§ **SUPPLIED RECORDS**
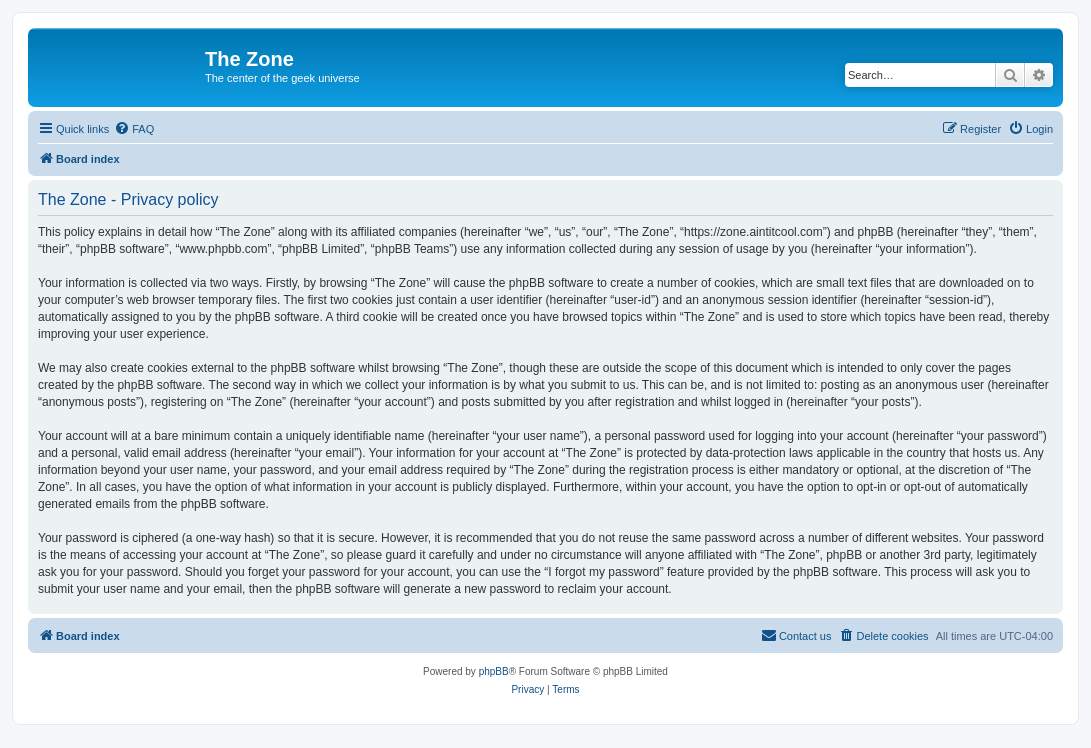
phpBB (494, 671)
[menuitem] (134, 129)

---

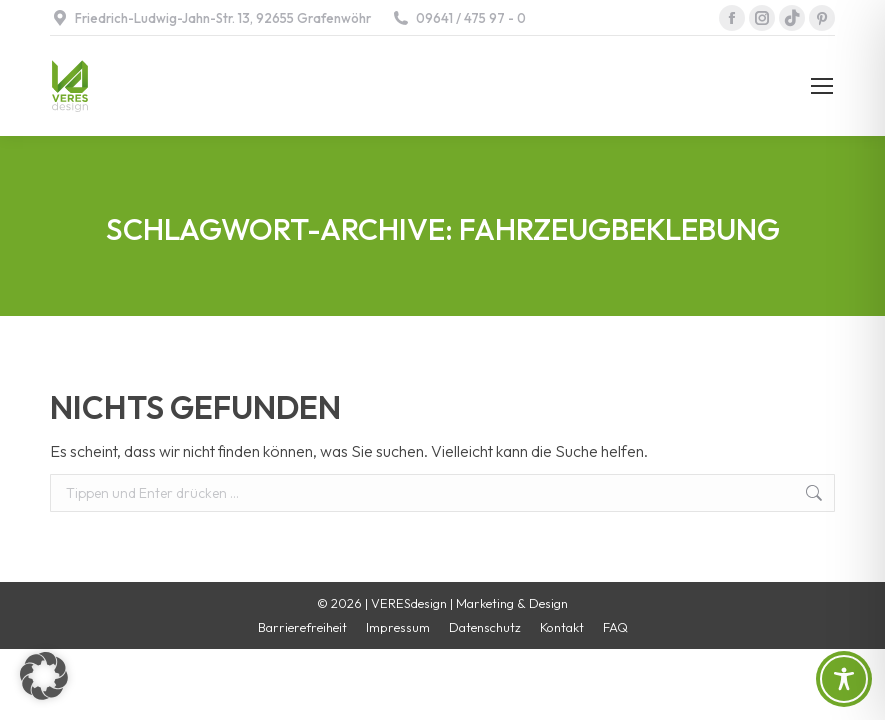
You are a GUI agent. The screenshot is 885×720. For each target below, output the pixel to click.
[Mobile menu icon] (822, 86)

--

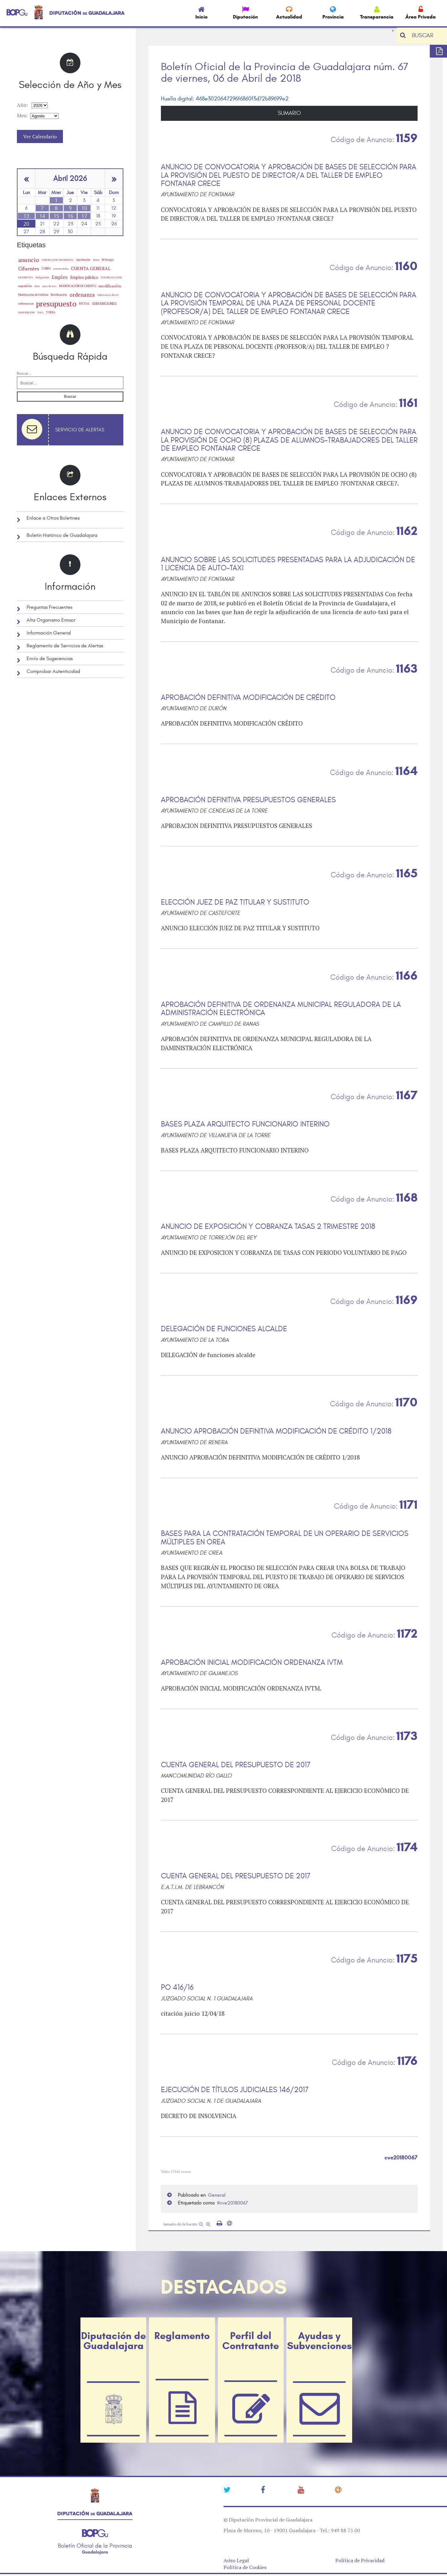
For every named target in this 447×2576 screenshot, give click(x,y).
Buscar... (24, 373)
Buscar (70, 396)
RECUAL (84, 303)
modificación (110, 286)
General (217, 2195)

§ **EXERCISE**
Would you please write out, exactly and with no other lines, the stretch of the listing above from the line containing "For every named" through the line containing "General (217, 2195)"?

§ **RESPONSE TO THE TASK**
For every named target in this 447×2576 screenshot, give click(x,y).
Buscar... (24, 373)
Buscar (70, 396)
RECUAL (84, 303)
modificación (110, 286)
General (217, 2195)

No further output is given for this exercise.